I'm trying to talk myself out of getting yet another box set; I have too many Beethoven and Brahms cycles. But does anyone have this one, and is it good enough that I should take the plunge anyway?


----------



## Bruckner Anton (Mar 10, 2016)

It is generally a good box set. IMHO, The Beethoven cycle betters his earlier performance with RCO on philips (which is also quite good), and the sound quality is far superior. Although I brought this box set mainly for his Bruckner, his Beethoven really stunned me. I can hardly remember details about the Brahms cycle, as I only went through it for a few times, and it sounded not impressive to me.
Regarding the Bruckner cycle, there are many positive comments on amazon, and also some preferences on his earlier DG cycle. So it really depends on the listener. For me, I don't quite like the sound of the brass. I would suggest you have a check yourself.
Forgive me for my vague review, because I have not listen to it for a long time. I can give you more detailed feedback after I go through it again.


----------



## Gouldanian (Nov 19, 2015)

Manxfeeder said:


> I'm trying to talk myself out of getting yet another box set; I have too many Beethoven and Brahms cycles. But does anyone have this one, and is it good enough that I should take the plunge anyway?
> 
> View attachment 82842


I just glanced at my box sets after reading your comment and I have to say that I feel you...


----------



## dieter (Feb 26, 2016)

I have everything in this set apart from the Beethoven which I would buy were it to become available. I really like the Brahms;Jochum was a great Brahms conductor. The Bach B Minor Mass is great as well.


----------



## gardibolt (May 22, 2015)

It's an excellent box and an excellent value. I say yes.


----------



## Manxfeeder (Oct 19, 2010)

So far the cheapest I can find it is on Amazon but sent through the UK. Has anyone had a problem with overseas shipments?


----------



## Bayreuth (Jan 20, 2015)

Manxfeeder said:


> So far the cheapest I can find it is on Amazon but sent through the UK. Has anyone had a problem with overseas shipments?

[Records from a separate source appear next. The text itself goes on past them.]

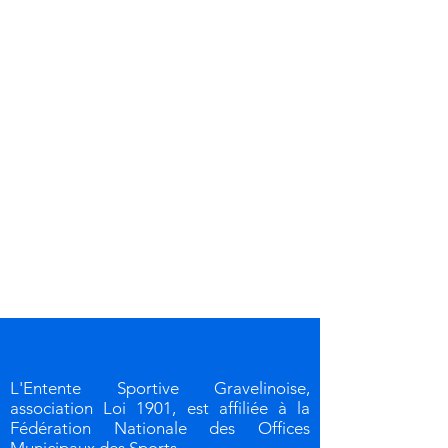
L'Entente Sportive Gravelinoise,
association Loi 1901, est affiliée à la
Fédération Nationale des Offices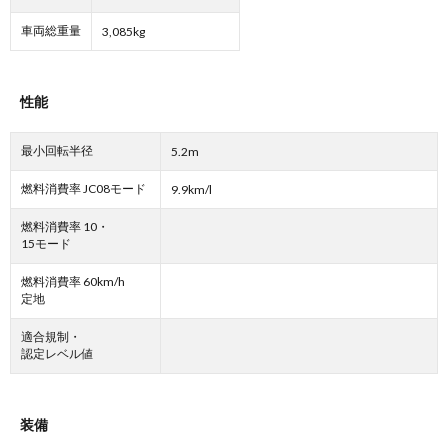
車両総重量
3,085kg
性能
最小回転半径
5.2m
燃料消費率 JC08モード
9.9km/l
燃料消費率 10・
15モード
燃料消費率 60km/h
定地
適合規制・
認定レベル値
装備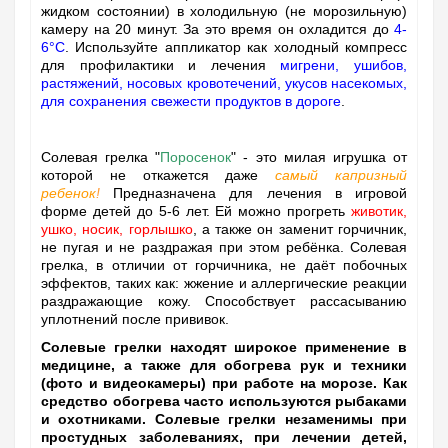
жидком состоянии) в холодильную (не морозильную)
камеру на 20 минут. За это время он охладится до
4-
6°C
. Используйте аппликатор как холодный к
омпресс
для профилактики и лечения
мигрени, ушибов,
растяжений, носовых кровотечений, укусов насекомых,
для сохранения свежести продуктов в дороге
.
Солевая грелка "
Поросенок
" - это милая игрушка от
которой не откажется даже
самый капризный
ребенок
!
Предназначена для лечения в игровой
форме детей до 5-6 лет. Ей можно прогреть
животик,
ушко, носик, горлышко
, а также он заменит горчичник,
не пугая и не раздражая при этом ребёнка. Солевая
грелка, в отличии от горчичника, не даёт побочных
эффектов, таких как: жжение и аллергические реакции
раздражающие кожу. Способствует рассасыванию
уплотнений после прививок.
Солевые грелки находят широкое применение в
медицине, а также для обогрева рук и техники
(фото и видеокамеры) при работе на морозе. Как
средство обогрева часто используются рыбаками
и охотниками. Солевые грелки незаменимы при
простудных заболеваниях, при лечении детей,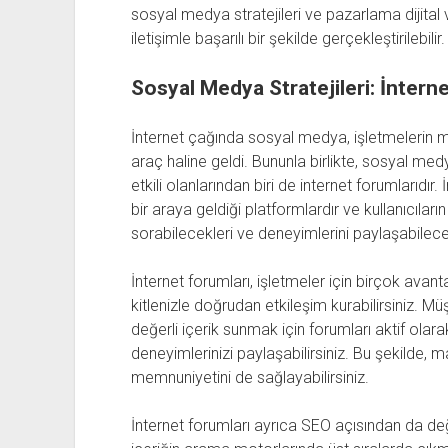
sosyal medya stratejileri ve pazarlama dijital v
iletişimle başarılı bir şekilde gerçekleştirilebilir.
Sosyal Medya Stratejileri: İnter
İnternet çağında sosyal medya, işletmelerin m
araç haline geldi. Bununla birlikte, sosyal medya
etkili olanlarından biri de internet forumlarıdır. 
bir araya geldiği platformlardır ve kullanıcıların
sorabilecekleri ve deneyimlerini paylaşabilece
İnternet forumları, işletmeler için birçok avan
kitlenizle doğrudan etkileşim kurabilirsiniz. Müş
değerli içerik sunmak için forumları aktif olarak
deneyimlerinizi paylaşabilirsiniz. Bu şekilde, ma
memnuniyetini de sağlayabilirsiniz.
İnternet forumları ayrıca SEO açısından da değe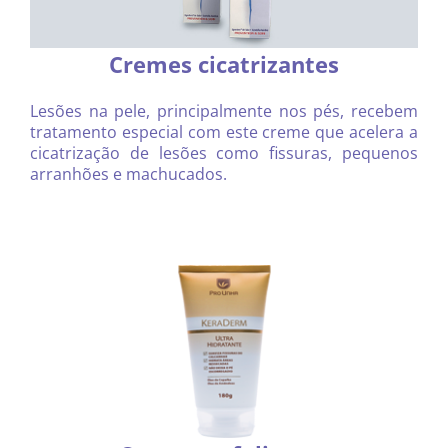
Cremes cicatrizantes
Lesões na pele, principalmente nos pés, recebem
tratamento especial com este creme que acelera a
cicatrização de lesões como fissuras, pequenos
arranhões e machucados.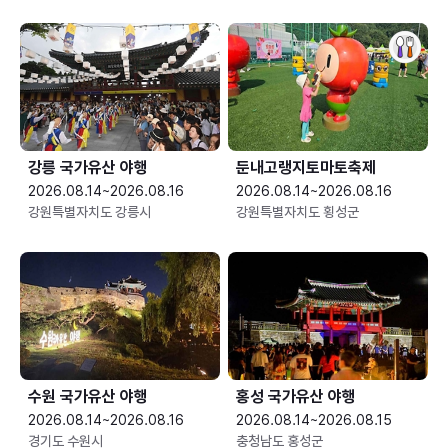
강릉 국가유산 야행
둔내고랭지토마토축제
2026.08.14~2026.08.16
2026.08.14~2026.08.16
강원특별자치도 강릉시
강원특별자치도 횡성군
수원 국가유산 야행
홍성 국가유산 야행
2026.08.14~2026.08.16
2026.08.14~2026.08.15
경기도 수원시
충청남도 홍성군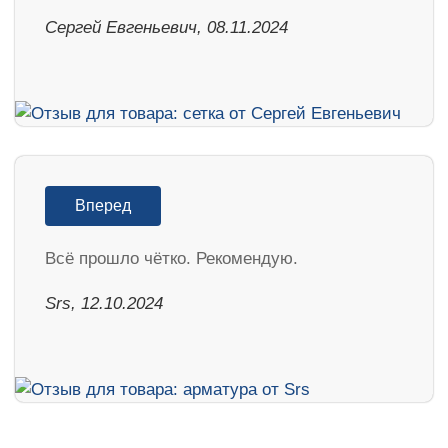
Сергей Евгеньевич, 08.11.2024
Вперед
Всё прошло чётко. Рекомендую.
Srs, 12.10.2024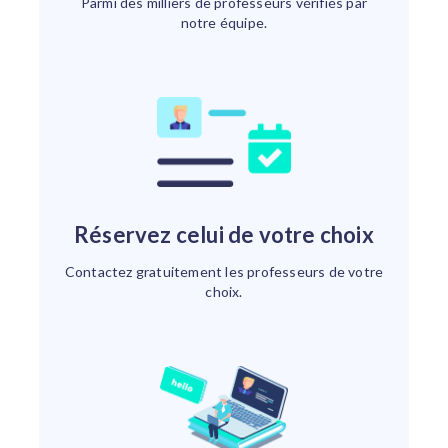
Parmi des milliers de professeurs vérifiés par
notre équipe.
Réservez celui de votre choix
Contactez gratuitement les professeurs de votre
choix.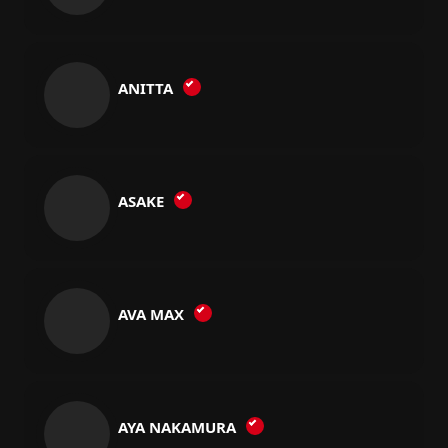
ANITTA
ASAKE
AVA MAX
AYA NAKAMURA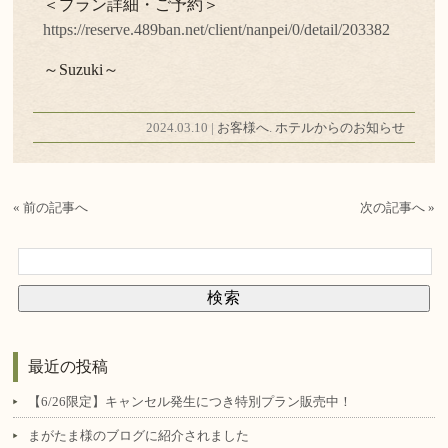
＜プラン詳細・ご予約＞
https://reserve.489ban.net/client/nanpei/0/detail/203382
～Suzuki～
2024.03.10 |
お客様へ
.
ホテルからのお知らせ
« 前の記事へ
次の記事へ »
最近の投稿
【6/26限定】キャンセル発生につき特別プラン販売中！
まがたま様のブログに紹介されました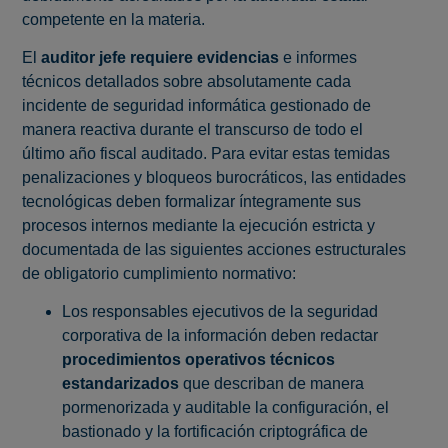
competente en la materia.
El
auditor jefe requiere evidencias
e informes
técnicos detallados sobre absolutamente cada
incidente de seguridad informática gestionado de
manera reactiva durante el transcurso de todo el
último año fiscal auditado. Para evitar estas temidas
penalizaciones y bloqueos burocráticos, las entidades
tecnológicas deben formalizar íntegramente sus
procesos internos mediante la ejecución estricta y
documentada de las siguientes acciones estructurales
de obligatorio cumplimiento normativo:
Los responsables ejecutivos de la seguridad
corporativa de la información deben redactar
procedimientos operativos técnicos
estandarizados
que describan de manera
pormenorizada y auditable la configuración, el
bastionado y la fortificación criptográfica de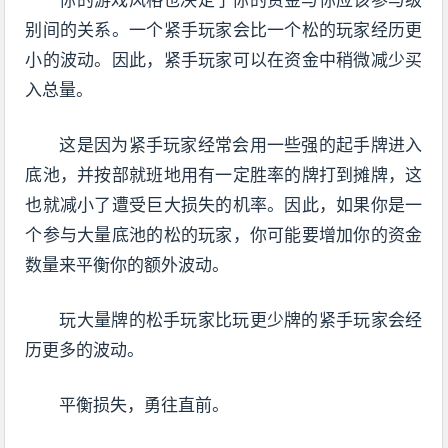
别间的关系。一个紧手玩家会比一个松的玩家经历更
小的波动。因此，紧手玩家可以在资金中稍微减少买
入总量。
这是因为紧手玩家经常会用一些强的起手牌进入
底池，并按部就班地用有一定胜率的牌打到摊牌，这
也就减小了遭受巨大损失的机率。因此，如果你是一
个参与大量底池的松的玩家，你可能要增加你的资金
数量来平衡你的额外波动。
玩大量牌的松手玩家比玩更少牌的紧手玩家会经
历更多的波动。
平衡损失，勇往直前。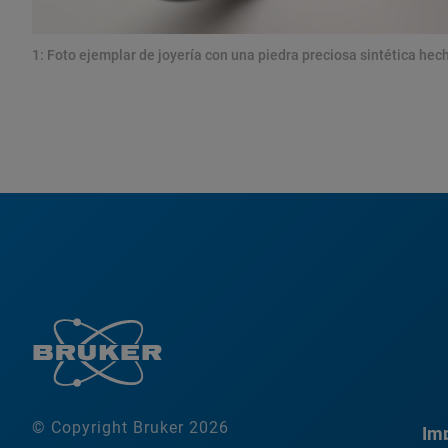
1: Foto ejemplar de joyería con una piedra preciosa sintética hec
© Copyright Bruker 2026
Imp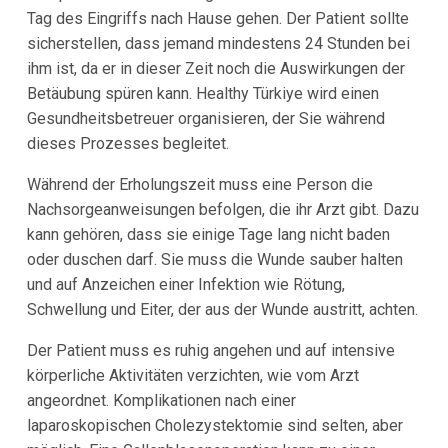
Tag des Eingriffs nach Hause gehen. Der Patient sollte
sicherstellen, dass jemand mindestens 24 Stunden bei
ihm ist, da er in dieser Zeit noch die Auswirkungen der
Betäubung spüren kann. Healthy Türkiye wird einen
Gesundheitsbetreuer organisieren, der Sie während
dieses Prozesses begleitet.
Während der Erholungszeit muss eine Person die
Nachsorgeanweisungen befolgen, die ihr Arzt gibt. Dazu
kann gehören, dass sie einige Tage lang nicht baden
oder duschen darf. Sie muss die Wunde sauber halten
und auf Anzeichen einer Infektion wie Rötung,
Schwellung und Eiter, der aus der Wunde austritt, achten.
Der Patient muss es ruhig angehen und auf intensive
körperliche Aktivitäten verzichten, wie vom Arzt
angeordnet. Komplikationen nach einer
laparoskopischen Cholezystektomie sind selten, aber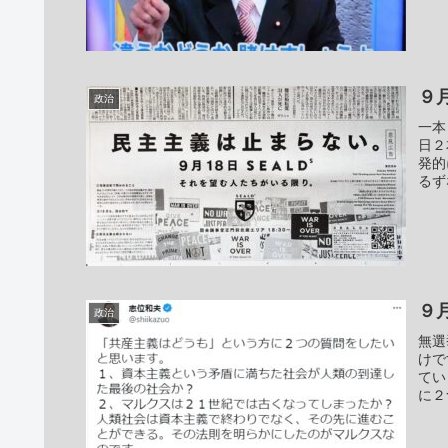
９
政治
一本
日２
発的
るず
９
政治
無選
けで
てい
に２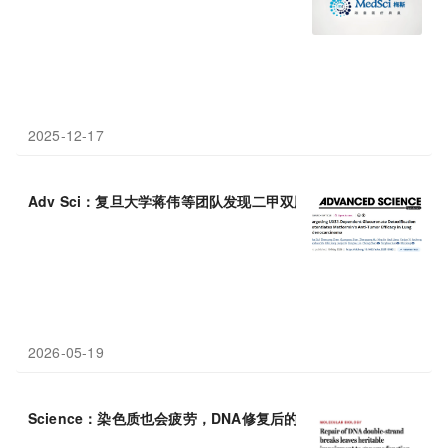
2025-12-17
Adv Sci：复旦大学蒋伟等团队发现二甲双胍
可
致其依赖UXS1，
2026-05-19
Science：染色质也会疲劳，DNA修复后的留下的
可
遗传
性
损伤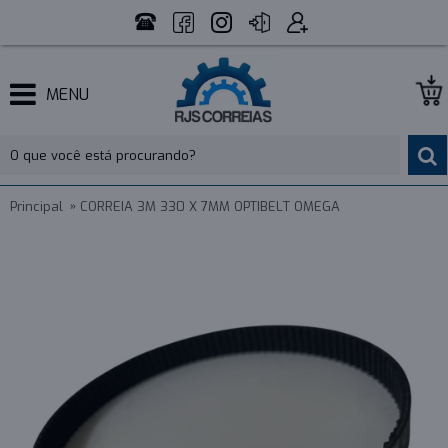
MENU
Principal
CORREIA 3M 330 X 7MM OPTIBELT OMEGA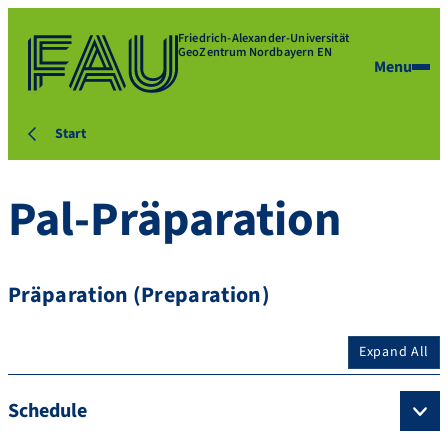
Friedrich-Alexander-Universität
GeoZentrum Nordbayern EN
Menu
Start
Pal-Präparation
Präparation (Preparation)
Expand All
Schedule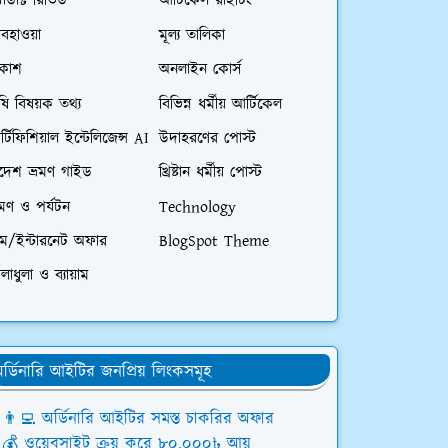
রোডাক্ট রিভিউ
আর্টিকেল রাইটিং
বহাওয়া
মূল্য তালিকা
িকাশ
অনলাইন কোর্স
ষি বিষয়ক তথ্য
বিভিন্ন ধর্মীয় আর্টিকেল
্টিফিশিয়াল ইন্টেলিজেন্স AI
উদাহরণের পোস্ট
িদেশ ভ্রমণ গাইড
খ্রিষ্টান ধর্মীয় পোস্ট
রমণ ও পর্যটন
Technology
িম/ইন্টারনেট অফার
BlogSpot Theme
লাধুলা ও ব্যায়াম
র্ডিনারি আইটির জনপ্রিয় লিংকসমূহ
👨‍💻 অর্ডিনারি আইটির সমস্ত চাকরির অফার
💰 ওয়েবসাইট ক্রয় করে ৮০,০০০৳ আয়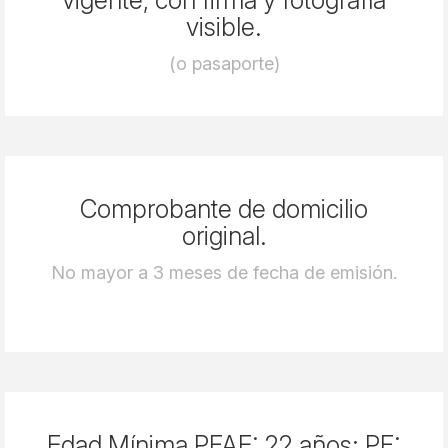
vigente, con firma y fotografía
visible.
(o pasaporte)
Comprobante de domicilio
original.
No mayor a 3 meses de fecha de emisión.
Edad Mínima PFAE: 22 años; PF: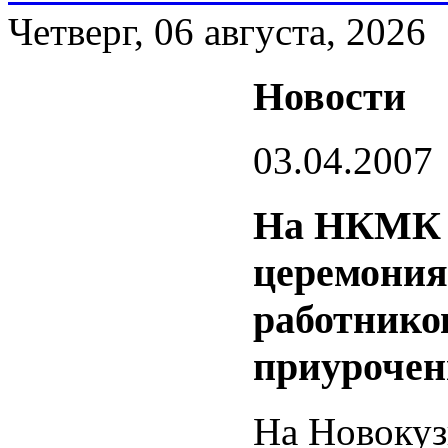
Четверг, 06 августа, 2026
Новости
03.04.2007
На НКМК с
церемония
работнико
приурочен
На Новокуз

I've had dozens of records brought to me (Madrid, Spain) from different places: Germany, USA, UK, Italy... Amazon UK has always worked really fine, but so has every Amazon shipment that I have ordered. I wouldn't worry about it


----------



## jimsumner (Jul 7, 2013)

The Bruckner cycle is a real winner.


----------



## Pugg (Aug 8, 2014)

Manxfeeder said:


> I'm trying to talk myself out of getting yet another box set; I have too many Beethoven and Brahms cycles. But does anyone have this one, and is it good enough that I should take the plunge anyway?
> 
> View attachment 82842


 My motto is: if you can afford it, just do it :tiphat:


----------



## billeames (Jan 17, 2014)

I bought it for the Brahms. Well, I have the Bruckner. Its well worth it. The Mass in b minor is supposed to be good too. 

Bill


----------